Page 78
Story: Did They Break You
CHAPTER
FIFTY-SIX
REMI
“I’m sorry.” Those are the first words out of his mouth.
I pulled in behind him, and I saw Storm’s WRX in the driveway, too, the porch light on.
Cortland is leaning against his truck, and I’m standing at the hood of my car.
“Thanks for calling me,” I tell him, my words clinical.
He looks down, his keys fisted in one hand. He’s wearing a gray sweater over a white, collared shirt, and black jeans. “Remi.” He takes a breath. “I’m sorry about last night?—”
“Why?” I question, crossing my arms over my chest. “You were right about everything.”
He pulls his lip ring between his teeth, glancing down at the space between us. “I wasn’t,” he says, his words hoarse. “I was a fucking dick, and after what you told me about your stepdad,” he looks up, “I shouldn’t have even let you go?—”
“Let me?” I repeat, proud my voice is calm.
Cold. Exactly what I wanted it to be. I think about walking out on Silas, how good it felt.
It won’t feel that good to walk away from Cortland, but I think I have to do it all the same.

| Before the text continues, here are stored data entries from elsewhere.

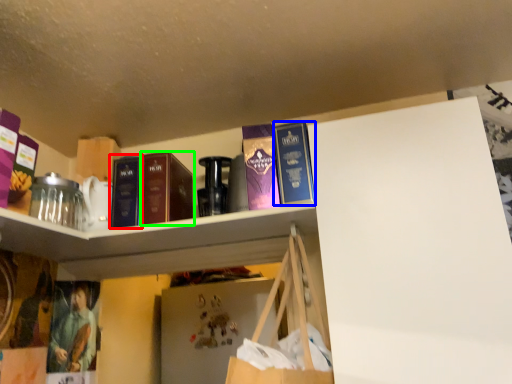 Question: Which object is positioned closest to book (highlighted by a red box)? Select from book (highlighted by a blue box) and book (highlighted by a green box).

Choices:
 (A) book
 (B) book

Answer: (B) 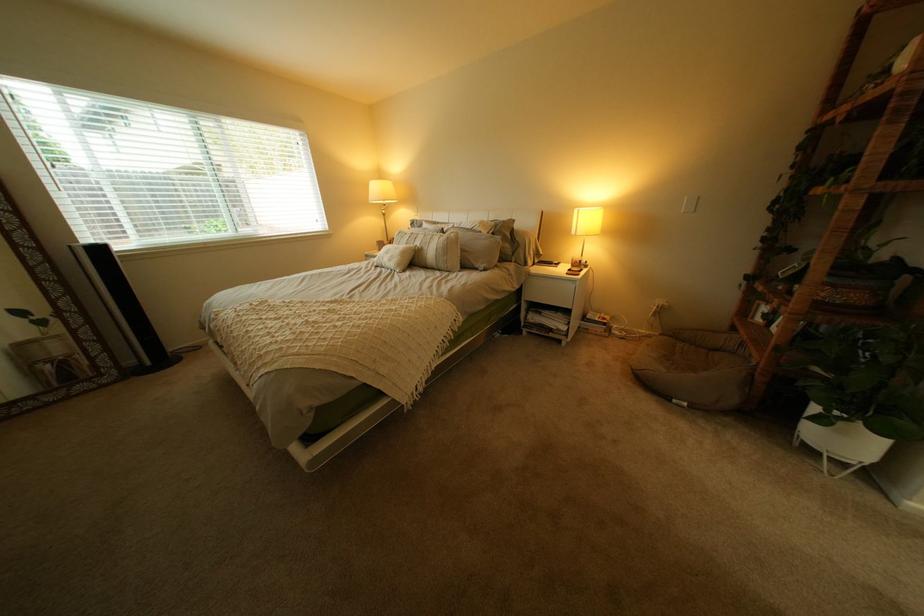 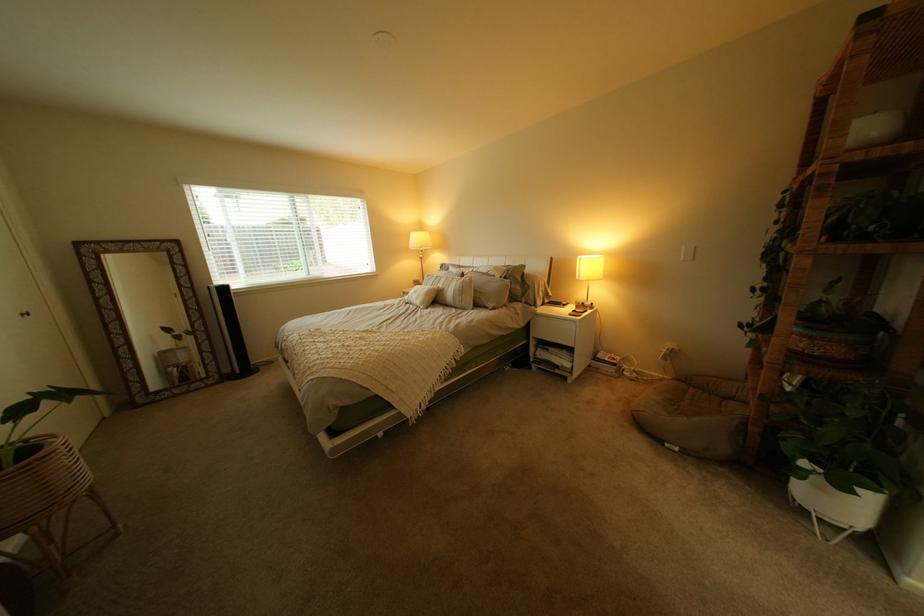 Where in the second image is the point corresponding to point (667, 307) from the first image?

(677, 350)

Sloane’s words ring in my head. About him not having changed. About Maya, too.
“Baby,” he whispers, his voice quiet as he straightens from the truck and steps closer.
I take in his bleary eyes, the lines beneath them.
I hate that I feel something for him. That I want to forgive him.
That I want to pretend all the bad shit never happened between us.
“I’m so sorry. I was just…” He trails off, swearing under his breath as he looks down.
“Why did you call me?” I ask him, ignoring his apology.
I’m kind of sick of them. “Why did you even give a fuck about it?” I don’t take my eyes off of his.
“Have a nice life, remember?” My throat feels scratchy as I repeat his words, but my voice doesn’t waver.
“I would’ve found out about the fire just fine on my own.
” I offer him a fake smile. “I don’t need you looking after me anymore, Cortland. I think tonight I found my voice.”
His eyes narrow. “Did he hurt you?—”
“Didn’t you hear me?” I step closer, tipping my chin up. “I don’t need you anymore.”
“Remi.” That word is a rasp.
“I should go.” I hate saying those words, but now that I’m speaking all the painful truths, I can’t stop. “We both know this isn’t going to work out.”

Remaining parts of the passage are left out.